Single neuron output: y = f(w₁x₁ + w₂x₂ + ... + wₙxₙ + b) x₁...xₙ = inputs (e.g., pixel brightness values) w₁...wₙ = weights (learned from data) b = bias (a learned offset) f = activation function (adds nonlinearity) In plain English: weight each input by its importance, sum everything up, then squash through a nonlinear function.

The activation function is crucial. Without it, stacking layers of neurons would be mathematically equivalent to just one layer — the whole network would still only compute linear functions. Common choices like ReLU (f(x) = max(0, x) — output zero if input is negative, otherwise pass it through unchanged) introduce the nonlinearity that lets networks learn curved decision boundaries and complex shapes.

Layers: Building Depth

A neural network organizes neurons into layers.
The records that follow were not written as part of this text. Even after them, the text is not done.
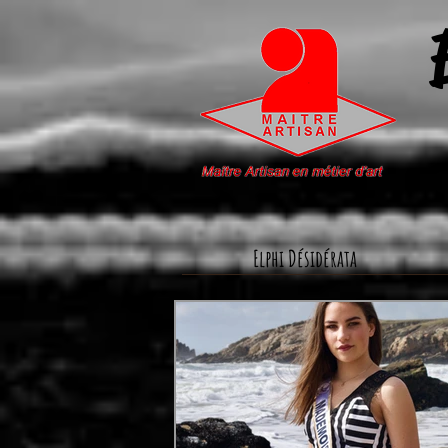
Elphi Désidérata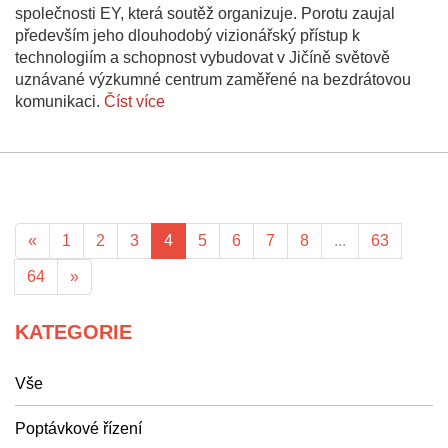
společnosti EY, která soutěž organizuje. Porotu zaujal
především jeho dlouhodobý vizionářský přístup k
technologiím a schopnost vybudovat v Jičíně světově
uznávané výzkumné centrum zaměřené na bezdrátovou
komunikaci.
Číst více
«
1
2
3
4
5
6
7
8
...
63
64
»
KATEGORIE
Vše
Poptávkové řízení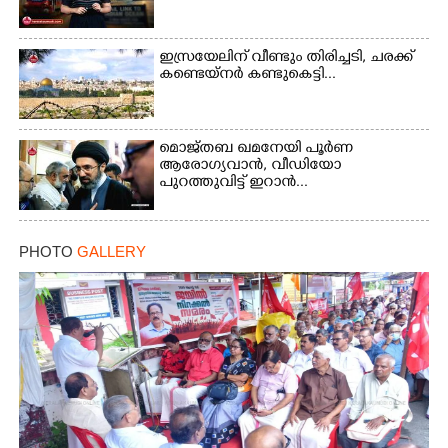
ഇസ്രയേലിന് വീണ്ടും തിരിച്ചടി, ചരക്ക്
കണ്ടെയ്നർ കണ്ടുകെട്ടി...
മൊജ്തബ ഖമനേയി പൂർണ
ആരോഗ്യവാൻ, വീഡിയോ
പുറത്തുവിട്ട് ഇറാൻ...
PHOTO
GALLERY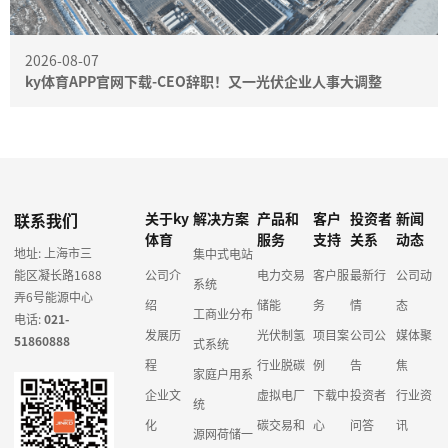
2026-08-07
ky体育APP官网下载-CEO辞职！又一光伏企业人事大调整
联系我们
关于ky
解决方案
产品和
客户
投资者
新闻
体育
服务
支持
关系
动态
地址: 上海市三
集中式电站
能区凝长路1688
公司介
电力交易
客户服
最新行
公司动
系统
弄6号能源中心
绍
储能
务
情
态
工商业分布
电话:
021-
发展历
光伏制氢
项目案
公司公
媒体聚
51860888
式系统
程
行业脱碳
例
告
焦
家庭户用系
企业文
虚拟电厂
下载中
投资者
行业资
统
化
碳交易和
心
问答
讯
源网荷储一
The input layer receives raw data — for AlexNet, 224×224 pixel values. The output layer produces predictions — one probability per category. In between are hidden layers, where the network builds increasingly abstract representations. Early layers detect edges and color gradients. Middle layers combine edges into shapes. Deep layers combine shapes into object parts. The final layer combines parts into whole objects.
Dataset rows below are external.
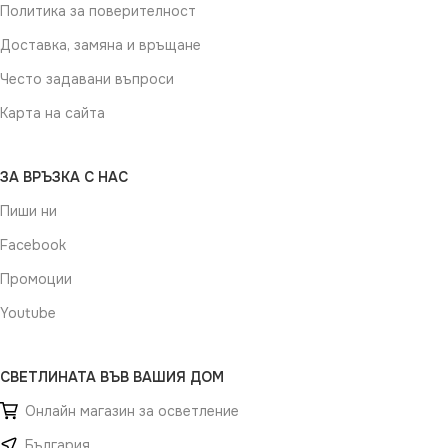
Политика за поверителност
Доставка, замяна и връщане
Често задавани въпроси
Карта на сайта
ЗА ВРЪЗКА С НАС
Пиши ни
Facebook
Промоции
Youtube
СВЕТЛИНАТА ВЪВ ВАШИЯ ДОМ
Онлайн магазин за осветление
България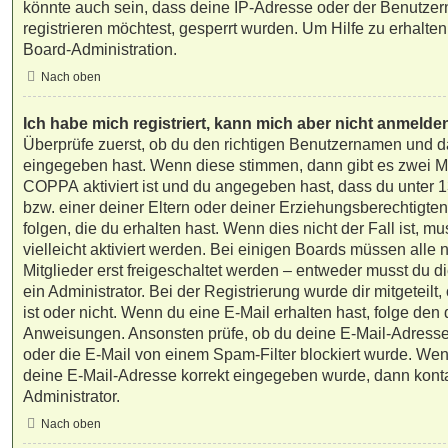
könnte auch sein, dass deine IP-Adresse oder der Benutzer
registrieren möchtest, gesperrt wurden. Um Hilfe zu erhalte
Board-Administration.
Nach oben
Ich habe mich registriert, kann mich aber nicht anmelde
Überprüfe zuerst, ob du den richtigen Benutzernamen und d
eingegeben hast. Wenn diese stimmen, dann gibt es zwei M
COPPA
aktiviert ist und du angegeben hast, dass du unter 13
bzw. einer deiner Eltern oder deiner Erziehungsberechtigt
folgen, die du erhalten hast. Wenn dies nicht der Fall ist, 
vielleicht aktiviert werden. Bei einigen Boards müssen all
Mitglieder erst freigeschaltet werden – entweder musst du di
ein Administrator. Bei der Registrierung wurde dir mitgeteilt,
ist oder nicht. Wenn du eine E-Mail erhalten hast, folge den 
Anweisungen. Ansonsten prüfe, ob du deine E-Mail-Adresse
oder die E-Mail von einem Spam-Filter blockiert wurde. Wenn
deine E-Mail-Adresse korrekt eingegeben wurde, dann konta
Administrator.
Nach oben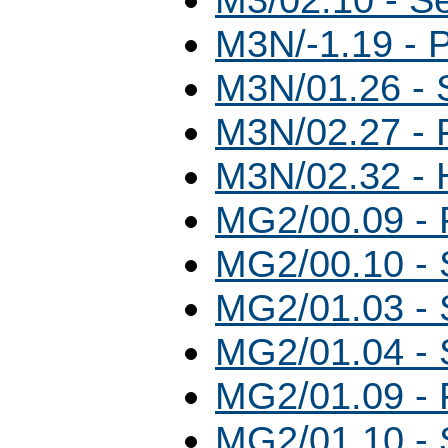
M3N/-1.19 - 
M3N/01.26 -
M3N/02.27 - 
M3N/02.32 - 
MG2/00.09 - 
MG2/00.10 -
MG2/01.03 -
MG2/01.04 -
MG2/01.09 - 
MG2/01.10 -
AlexNet had 8 layers (5 convolutional + 3 fully connected), 60 million parameters (weights and biases), and needed 6 days of training on two GPUs to learn. Today's state-of-the-art vision networks have hundreds of layers and billions of parameters. Depth is what makes "deep learning" deep.

Learning: Backpropagation

The network starts with random weights. It sees a labeled example — a cat photo with the label "cat" — and produces an output. The output is almost certainly wrong initially. The loss function measures how wrong: the difference between the predicted probability for "cat" and 1.0 (the correct answer). Backpropagation computes how much each weight contributed to the error, by working backward through the network using the chain rule of calculus. Then gradient descent adjusts every weight slightly in the direction that reduces the error.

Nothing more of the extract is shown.